Records drawn from a dataset
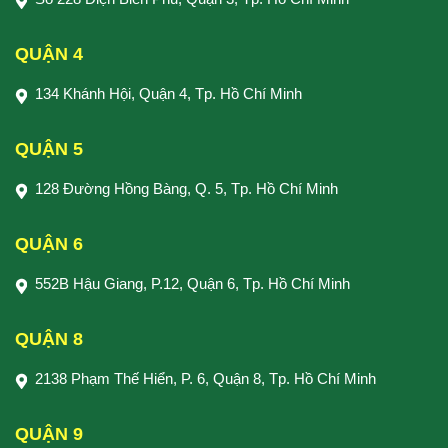
QUẬN 4
134 Khánh Hội, Quận 4, Tp. Hồ Chí Minh
QUẬN 5
128 Đường Hồng Bàng, Q. 5, Tp. Hồ Chí Minh
QUẬN 6
552B Hậu Giang, P.12, Quận 6, Tp. Hồ Chí Minh
QUẬN 8
2138 Phạm Thế Hiển, P. 6, Quận 8, Tp. Hồ Chí Minh
QUẬN 9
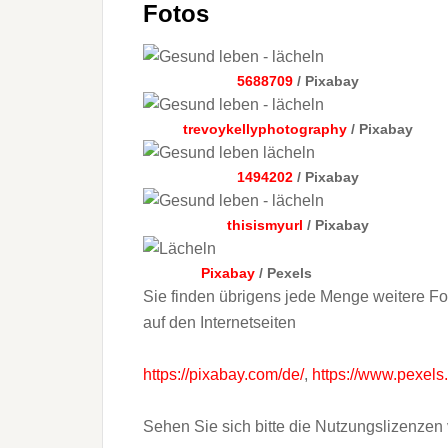
Fotos
5688709
/ Pixabay
trevoykellyphotography
/ Pixabay
1494202
/ Pixabay
thisismyurl
/ Pixabay
Pixabay
/ Pexels
Sie finden übrigens jede Menge weitere Fo
auf den Internetseiten
https://pixabay.com/de/
,
https://www.pexels
Sehen Sie sich bitte die Nutzungslizenzen 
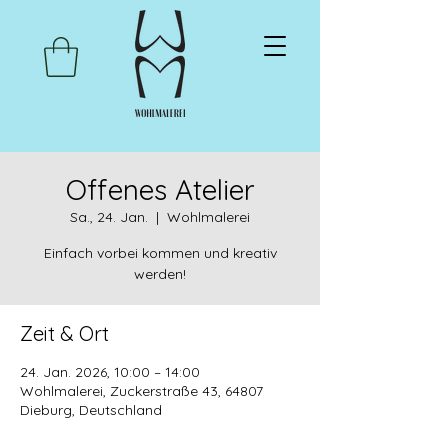
Offenes Atelier
Sa., 24. Jan.
  |  
Wohlmalerei
Einfach vorbei kommen und kreativ
werden!
Zeit & Ort
24. Jan. 2026, 10:00 – 14:00
Wohlmalerei, Zuckerstraße 43, 64807
Dieburg, Deutschland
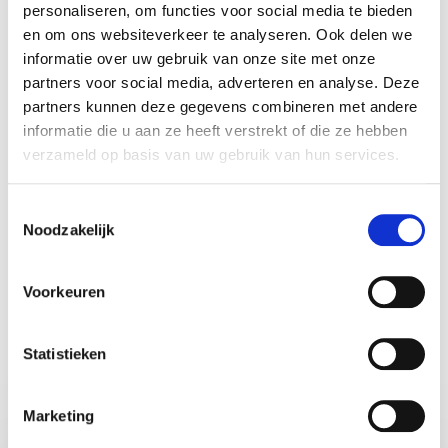
empathie. Ze spreekt de taal van jonge generaties
personaliseren, om functies voor social media te bieden
én die van organisaties. Haar stijl is scherp maar
en om ons websiteverkeer te analyseren. Ook delen we
informatie over uw gebruik van onze site met onze
warm, confronterend waar nodig en altijd gericht
partners voor social media, adverteren en analyse. Deze
op vooruitgang.
partners kunnen deze gegevens combineren met andere
Zoek je een spreker die softskills concreet maakt
informatie die u aan ze heeft verstrekt of die ze hebben
verzameld op basis van uw gebruik van hun services.
en organisaties helpt jong talent duurzaam te
laten groeien? Dan is Awura Abena een krachtige
Toestemmingsselectie
en toekomstgerichte keuze.
Noodzakelijk
Voorkeuren
Statistieken
Share:
Marketing
Vraag vrijblijvend info aan voor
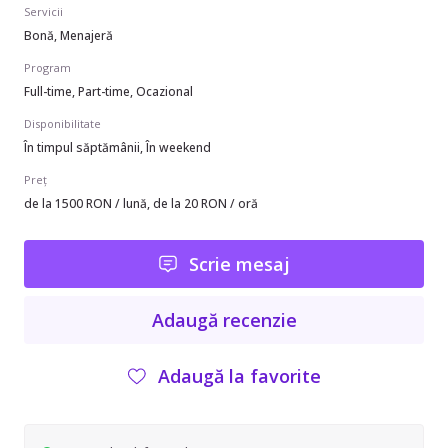
Servicii
Bonă, Menajeră
Program
Full-time, Part-time, Ocazional
Disponibilitate
În timpul săptămânii, În weekend
Preț
de la 1500 RON / lună, de la 20 RON / oră
Scrie mesaj
Adaugă recenzie
Adaugă la favorite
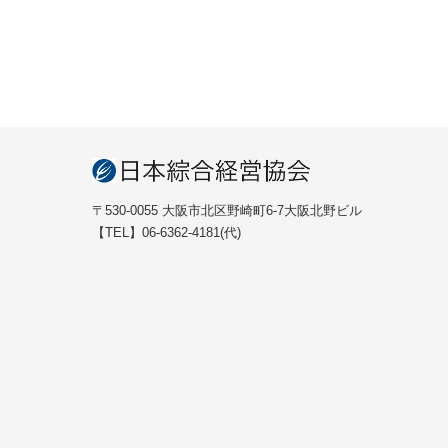
〒530-0055 大阪市北区野崎町6-7大阪北野ビル
【TEL】06-6362-4181(代)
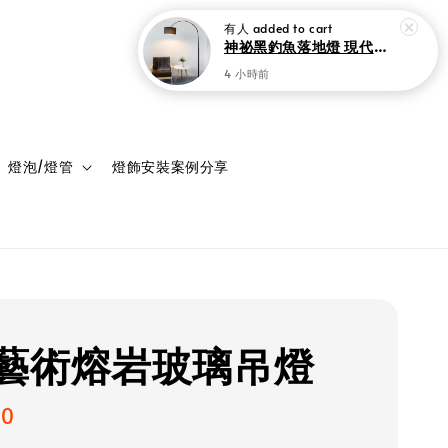
登入
購物車
燈泡/燈管
燈飾安裝案例分享
藝術熔岩玻璃吊燈
00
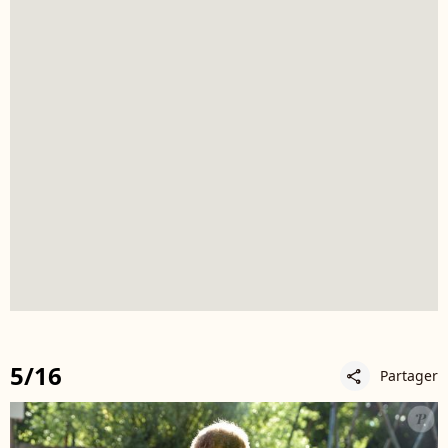
5/16
Partager
share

- TASK INSTRUCTIONS
Return each line of the data that contains the string "Minh".

- EXERCISE SOLUTION
134 Khánh Hội, Quận 4, Tp. Hồ Chí Minh
128 Đường Hồng Bàng, Q. 5, Tp. Hồ Chí Minh
552B Hậu Giang, P.12, Quận 6, Tp. Hồ Chí Minh
2138 Phạm Thế Hiển, P. 6, Quận 8, Tp. Hồ Chí Minh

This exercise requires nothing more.